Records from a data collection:
/---

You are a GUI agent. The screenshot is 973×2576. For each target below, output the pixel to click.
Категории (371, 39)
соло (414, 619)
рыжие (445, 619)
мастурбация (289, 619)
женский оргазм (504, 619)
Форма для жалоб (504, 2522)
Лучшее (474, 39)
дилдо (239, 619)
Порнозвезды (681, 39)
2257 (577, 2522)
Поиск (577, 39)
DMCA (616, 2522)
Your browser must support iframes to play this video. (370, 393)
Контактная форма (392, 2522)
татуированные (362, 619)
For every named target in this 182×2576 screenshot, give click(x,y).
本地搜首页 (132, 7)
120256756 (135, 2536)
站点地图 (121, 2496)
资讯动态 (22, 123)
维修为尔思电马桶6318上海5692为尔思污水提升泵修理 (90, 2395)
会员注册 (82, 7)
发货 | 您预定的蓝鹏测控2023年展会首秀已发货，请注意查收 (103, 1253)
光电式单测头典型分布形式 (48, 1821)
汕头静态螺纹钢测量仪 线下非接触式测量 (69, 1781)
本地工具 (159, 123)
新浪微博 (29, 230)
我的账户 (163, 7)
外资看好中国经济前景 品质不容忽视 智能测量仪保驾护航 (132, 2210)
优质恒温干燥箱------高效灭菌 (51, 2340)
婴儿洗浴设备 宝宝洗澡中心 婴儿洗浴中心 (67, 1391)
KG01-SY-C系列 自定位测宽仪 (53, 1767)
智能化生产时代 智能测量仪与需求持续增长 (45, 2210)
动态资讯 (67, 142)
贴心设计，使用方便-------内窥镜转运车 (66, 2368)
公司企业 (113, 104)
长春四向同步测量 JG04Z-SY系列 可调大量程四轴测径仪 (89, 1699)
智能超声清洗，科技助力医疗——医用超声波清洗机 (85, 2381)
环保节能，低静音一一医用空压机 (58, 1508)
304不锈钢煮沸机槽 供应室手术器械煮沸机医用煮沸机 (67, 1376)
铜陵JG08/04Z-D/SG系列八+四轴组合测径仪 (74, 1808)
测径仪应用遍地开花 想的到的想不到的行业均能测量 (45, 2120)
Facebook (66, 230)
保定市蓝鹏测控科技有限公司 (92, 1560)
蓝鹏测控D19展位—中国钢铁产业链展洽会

\---

* [What is expected]: Each entry must be output exactly as it was written.

* [Your solution]:
You are a GUI agent. The screenshot is 973×2576. For each target below, output the pixel to click.
Категории (371, 39)
соло (414, 619)
рыжие (445, 619)
мастурбация (289, 619)
женский оргазм (504, 619)
Форма для жалоб (504, 2522)
Лучшее (474, 39)
дилдо (239, 619)
Порнозвезды (681, 39)
2257 (577, 2522)
Поиск (577, 39)
DMCA (616, 2522)
Your browser must support iframes to play this video. (370, 393)
Контактная форма (392, 2522)
татуированные (362, 619)
For every named target in this 182×2576 screenshot, give click(x,y).
本地搜首页 (132, 7)
120256756 (135, 2536)
站点地图 (121, 2496)
资讯动态 (22, 123)
维修为尔思电马桶6318上海5692为尔思污水提升泵修理 (90, 2395)
会员注册 (82, 7)
发货 | 您预定的蓝鹏测控2023年展会首秀已发货，请注意查收 (103, 1253)
光电式单测头典型分布形式 (48, 1821)
汕头静态螺纹钢测量仪 线下非接触式测量 (69, 1781)
本地工具 (159, 123)
新浪微博 (29, 230)
我的账户 (163, 7)
外资看好中国经济前景 品质不容忽视 智能测量仪保驾护航 (132, 2210)
优质恒温干燥箱------高效灭菌 (51, 2340)
婴儿洗浴设备 宝宝洗澡中心 婴儿洗浴中心 (67, 1391)
KG01-SY-C系列 自定位测宽仪 (53, 1767)
智能化生产时代 智能测量仪与需求持续增长 (45, 2210)
动态资讯 (67, 142)
贴心设计，使用方便-------内窥镜转运车 (66, 2368)
公司企业 (113, 104)
长春四向同步测量 JG04Z-SY系列 可调大量程四轴测径仪 (89, 1699)
智能超声清洗，科技助力医疗——医用超声波清洗机 (85, 2381)
环保节能，低静音一一医用空压机 (58, 1508)
304不锈钢煮沸机槽 供应室手术器械煮沸机医用煮沸机 (67, 1376)
铜陵JG08/04Z-D/SG系列八+四轴组合测径仪 (74, 1808)
测径仪应用遍地开花 想的到的想不到的行业均能测量 (45, 2120)
Facebook (66, 230)
保定市蓝鹏测控科技有限公司 (92, 1560)
蓝鹏测控D19展位—中国钢铁产业链展洽会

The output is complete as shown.